Action item: Search the data below for the word "Ссылки" and report how many lines contain it, with no added words.

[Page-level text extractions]
##############################
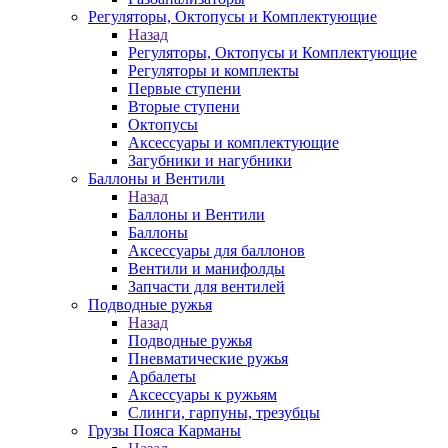
Регуляторы, Октопусы и Комплектующие
Назад
Регуляторы, Октопусы и Комплектующие
Регуляторы и комплекты
Первые ступени
Вторые ступени
Октопусы
Аксессуары и комплектующие
Загубники и нагубники
Баллоны и Вентили
Назад
Баллоны и Вентили
Баллоны
Аксессуары для баллонов
Вентили и манифолды
Запчасти для вентилей
Подводные ружья
Назад
Подводные ружья
Пневматические ружья
Арбалеты
Аксессуары к ружьям
Слинги, гарпуны, трезубцы
Грузы Пояса Карманы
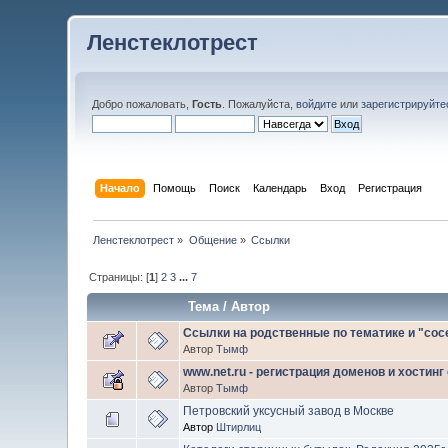
Ленстеклотрест
Добро пожаловать,
Гость
. Пожалуйста,
войдите
или
зарегистрируйте
Начало
Помощь
Поиск
Календарь
Вход
Регистрация
Ленстеклотрест
»
Общение
»
Ссылки
Страницы: [
1
]
2
3
...
7
Тема
/
Автор
Ссылки на родственные по тематике и "со
Автор
Тымф
www.net.ru - регистрация доменов и хостинг
Автор
Тымф
Петровский уксусный завод в Москве
Автор
Штирлиц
##############################
Exercise result: 2